I regret that the Noble Lord should have thought proper to repeat this question, which he addressed to me the day before yesterday as a supplementary, and to which I hoped I had suitably replied, and that he should think that my hon. Friend the Member for Chelsea (Sir S. Hoare) would consent to preside over a Committee which was debarred by sectarian considerations from giving relief to the victims of persecution and outrage. The reply to the first part of the question is in the affirmative, and the hon. Member for Chelsea informs me that relief is awarded to properly qualified Catholics in exactly the same manner as to Protestants. The members are: Protestants 152, Catholics 143, and 88 whose religion was not stated. I hope the Noble Lord will see fit to express regret for the imputation into which he has been led.
I assure my right hon. Friend I should not have put the question if he had the civility to reply to it the other day. It contains no imputation against the hon. Member for Chelsea; in fact it was at his request I put it down.

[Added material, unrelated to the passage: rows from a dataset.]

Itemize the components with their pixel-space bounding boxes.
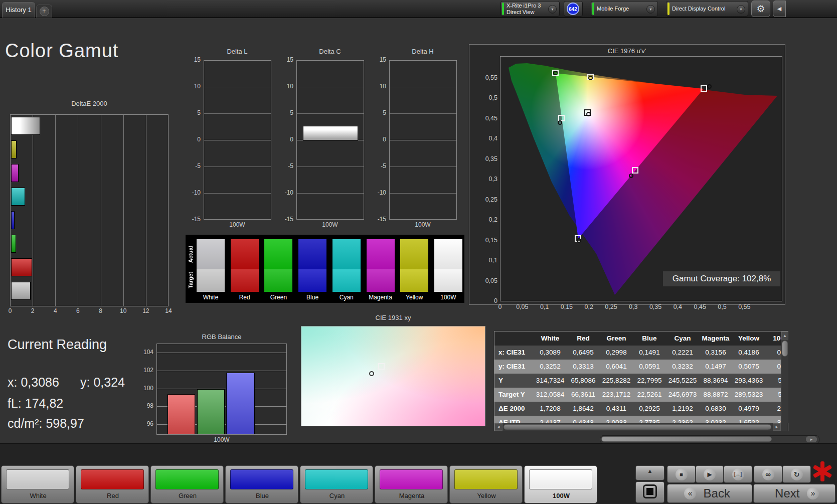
pattern-button-blue[interactable]: Blue <box>225 465 298 503</box>
current-reading-y: y: 0,324 <box>80 375 125 390</box>
rgb-bar-red <box>168 394 195 434</box>
table-header-cell: Magenta <box>699 331 732 346</box>
table-cell: 0,0591 <box>633 360 666 374</box>
vertical-scroll-thumb[interactable] <box>782 341 788 357</box>
cie1976-xtick: 0 <box>498 303 502 310</box>
page-title: Color Gamut <box>5 40 118 62</box>
add-tab-button[interactable]: + <box>36 5 52 18</box>
pattern-button-green[interactable]: Green <box>150 465 224 503</box>
table-header-cell: Yellow <box>732 331 765 346</box>
rgb-ytick: 102 <box>135 367 153 374</box>
cie1976-ytick: 0,1 <box>476 257 497 264</box>
delta-bar-delta_c <box>303 126 358 140</box>
table-cell: 88,8872 <box>699 388 732 402</box>
source-dropdown[interactable]: Mobile Forge ▼ <box>591 1 658 17</box>
pattern-swatch <box>6 469 69 489</box>
table-header-cell: White <box>534 331 567 346</box>
table-row: ΔE ITP2,41370,43432,00332,77352,23623,02… <box>494 416 781 423</box>
scroll-up-icon[interactable]: ▲ <box>781 331 788 340</box>
collapse-panel-button[interactable]: ◀ <box>773 1 786 17</box>
cie1976-ytick: 0,4 <box>476 135 497 142</box>
scroll-right-icon[interactable]: ► <box>773 423 781 431</box>
delta-ytick: 0 <box>369 136 386 143</box>
delta-ytick: 15 <box>369 56 386 63</box>
stop-button[interactable]: ■ <box>667 465 696 483</box>
recalibrate-asterisk-icon[interactable] <box>812 461 832 481</box>
loop-icon: ∞ <box>762 468 774 480</box>
pattern-button-yellow[interactable]: Yellow <box>449 465 523 503</box>
settings-button[interactable]: ⚙ <box>751 1 770 17</box>
pattern-list-scrollbar[interactable]: ▸ <box>600 435 819 444</box>
deltae-bar-blue <box>11 211 15 229</box>
table-vertical-scrollbar[interactable]: ▲ <box>781 331 788 423</box>
pattern-button-red[interactable]: Red <box>76 465 149 503</box>
next-button[interactable]: Next » <box>753 484 835 503</box>
cie1976-ytick: 0,45 <box>476 115 497 122</box>
rgb-xlabel: 100W <box>214 436 229 443</box>
table-row-label: Y <box>494 374 534 388</box>
table-cell: 0,2221 <box>666 346 699 360</box>
pattern-swatch <box>81 469 144 489</box>
swatch-label: 100W <box>431 294 465 301</box>
cie1976-xtick: 0,2 <box>584 303 593 310</box>
marker-square-red <box>701 85 707 92</box>
swatch-label: Yellow <box>397 294 431 301</box>
pattern-button-white[interactable]: White <box>1 465 74 503</box>
swatch-actual-100w <box>434 239 462 269</box>
table-cell: 1,7208 <box>534 402 567 416</box>
play-button[interactable]: ▶ <box>696 465 724 483</box>
table-cell: 2,2362 <box>666 416 699 423</box>
tab-history-1[interactable]: History 1 <box>2 2 35 18</box>
step-button[interactable]: [↔] <box>724 465 752 483</box>
rgb-bar-green <box>197 389 225 435</box>
pattern-button-100w[interactable]: 100W <box>524 465 597 503</box>
swatch-label: White <box>194 294 228 301</box>
display-control-dropdown[interactable]: Direct Display Control ▼ <box>666 1 748 17</box>
pattern-swatch <box>454 469 518 489</box>
table-row: Y314,732465,8086225,828222,7995245,52258… <box>494 374 781 388</box>
pattern-window-up-button[interactable]: ▲ <box>635 465 664 480</box>
pattern-button-cyan[interactable]: Cyan <box>300 465 373 503</box>
table-cell: 1,8642 <box>567 402 600 416</box>
table-header-cell: Cyan <box>666 331 699 346</box>
pattern-scroll-thumb[interactable] <box>601 436 772 442</box>
pattern-label: Red <box>76 492 149 502</box>
swatch-actual-green <box>264 239 292 269</box>
pattern-button-magenta[interactable]: Magenta <box>375 465 448 503</box>
table-horizontal-scrollbar[interactable]: ◄ ► <box>494 423 788 431</box>
meter-count-badge[interactable]: 642 <box>564 1 583 17</box>
swatch-target-red <box>231 269 259 292</box>
table-cell: 0,4979 <box>732 402 765 416</box>
table-row-label: ΔE ITP <box>494 416 534 423</box>
repeat-icon: ↻ <box>791 468 803 480</box>
table-cell: 3,0232 <box>699 416 732 423</box>
delta-ytick: 10 <box>184 83 201 90</box>
cie1976-xtick: 0,3 <box>629 303 637 310</box>
rgb-ytick: 96 <box>135 420 153 427</box>
pattern-swatch <box>155 469 219 489</box>
delta-l-title: Delta L <box>227 48 247 55</box>
table-cell: 0,3089 <box>534 346 567 360</box>
table-header-cell: Green <box>600 331 633 346</box>
table-row-label: ΔE 2000 <box>494 402 534 416</box>
cie1976-ytick: 0,25 <box>476 196 497 203</box>
rgb-balance-chart <box>156 344 287 435</box>
pattern-window-button[interactable] <box>635 481 664 503</box>
meter-dropdown[interactable]: X-Rite i1Pro 3 Direct View ▼ <box>500 1 560 17</box>
delta-ytick: 15 <box>276 56 293 63</box>
delta-xlabel: 100W <box>415 221 430 228</box>
table-cell: 66,3611 <box>567 388 600 402</box>
delta-c-title: Delta C <box>319 48 341 55</box>
horizontal-scroll-thumb[interactable] <box>504 424 771 430</box>
loop-button[interactable]: ∞ <box>754 465 782 483</box>
back-button[interactable]: « Back <box>667 484 752 503</box>
scroll-left-icon[interactable]: ◄ <box>494 423 503 431</box>
repeat-button[interactable]: ↻ <box>782 465 811 483</box>
table-cell: 0,6041 <box>600 360 633 374</box>
stop-icon: ■ <box>676 468 688 480</box>
table-cell: 88,3694 <box>699 374 732 388</box>
next-button-label: Next <box>770 486 804 500</box>
table-row-label: y: CIE31 <box>494 360 534 374</box>
rgb-ytick: 100 <box>135 385 153 392</box>
pattern-scroll-right-icon[interactable]: ▸ <box>806 436 817 442</box>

The Noble Lord must not interrupt. He is entitled to put down the question, but this is a question which might easily have two meanings, and I think the Colonial Secretary was perfectly justified, the question having been put, in giving an emphatic disclaimer, which is what the Noble Lord really desired.
Is the right hon. Gentleman aware there is a misapprehension upon this point? I, as Chairman of this Committee, was very anxious the Noble Lord should put down this question, in order that there should be no misunderstanding at all, as to there being any distinction made between Roman Catholics and Protestants.
I was, of course, ignorant of the arrangement between the Noble Lord and the hon. Member for Chelsea (Sir S. Hoare), but, as a matter of personal explanation, I took great exception to the suggestion that I, as the Minister responsible, or His Majesty's Government in general, would endeavour to draw a distinction on the grounds of religious belief, between persons who were entitled to assistance in distress. I did regard that as a wounding and offensive suggestion—
—which was also an absurd suggestion, and I am very much surprised that after the whole basis of that suggestion has been cut away, we do not get a more courteous response.
It is quite clear there has been a complete misunderstanding as to the purport of the Noble Lord's question. The Noble Lord was perfectly justified in putting the question down.